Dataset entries
■ ■ ■

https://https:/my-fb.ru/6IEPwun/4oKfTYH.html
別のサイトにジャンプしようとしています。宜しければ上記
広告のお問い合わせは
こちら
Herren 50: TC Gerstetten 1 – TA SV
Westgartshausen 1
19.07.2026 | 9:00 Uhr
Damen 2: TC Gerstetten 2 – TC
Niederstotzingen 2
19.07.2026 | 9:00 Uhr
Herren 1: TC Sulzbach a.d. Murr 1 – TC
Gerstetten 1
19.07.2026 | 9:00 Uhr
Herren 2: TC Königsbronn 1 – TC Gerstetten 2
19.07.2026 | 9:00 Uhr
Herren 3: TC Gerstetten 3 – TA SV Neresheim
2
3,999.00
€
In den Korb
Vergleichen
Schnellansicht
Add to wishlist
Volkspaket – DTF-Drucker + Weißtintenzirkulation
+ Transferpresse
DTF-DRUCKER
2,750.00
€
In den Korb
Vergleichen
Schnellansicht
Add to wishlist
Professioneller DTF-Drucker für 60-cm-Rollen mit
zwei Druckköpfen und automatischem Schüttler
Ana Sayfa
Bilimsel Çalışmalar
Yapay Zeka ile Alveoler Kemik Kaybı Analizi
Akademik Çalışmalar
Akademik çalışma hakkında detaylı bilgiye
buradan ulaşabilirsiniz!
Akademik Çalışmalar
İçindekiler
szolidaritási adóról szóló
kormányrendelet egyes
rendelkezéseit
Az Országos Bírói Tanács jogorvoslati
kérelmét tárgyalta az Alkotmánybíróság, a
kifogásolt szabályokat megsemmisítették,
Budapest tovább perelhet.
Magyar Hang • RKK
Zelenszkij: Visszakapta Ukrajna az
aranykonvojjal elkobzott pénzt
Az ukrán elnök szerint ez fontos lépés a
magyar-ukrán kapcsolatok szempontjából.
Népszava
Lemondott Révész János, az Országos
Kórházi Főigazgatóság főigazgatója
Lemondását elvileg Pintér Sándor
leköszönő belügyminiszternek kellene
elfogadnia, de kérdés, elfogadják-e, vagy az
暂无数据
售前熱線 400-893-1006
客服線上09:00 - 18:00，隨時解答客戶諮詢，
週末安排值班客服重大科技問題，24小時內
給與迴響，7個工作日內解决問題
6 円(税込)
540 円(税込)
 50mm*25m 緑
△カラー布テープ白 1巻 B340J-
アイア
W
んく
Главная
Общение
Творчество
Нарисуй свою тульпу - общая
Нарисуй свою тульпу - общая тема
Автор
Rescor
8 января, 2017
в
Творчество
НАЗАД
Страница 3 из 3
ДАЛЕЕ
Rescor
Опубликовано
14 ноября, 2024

■ ■ ■

**EXERCISE INSTRUCTIONS:** Report every line in the data that holds "свою", copying each one.

**WRITTEN SOLUTION:**
Нарисуй свою тульпу - общая
Нарисуй свою тульпу - общая тема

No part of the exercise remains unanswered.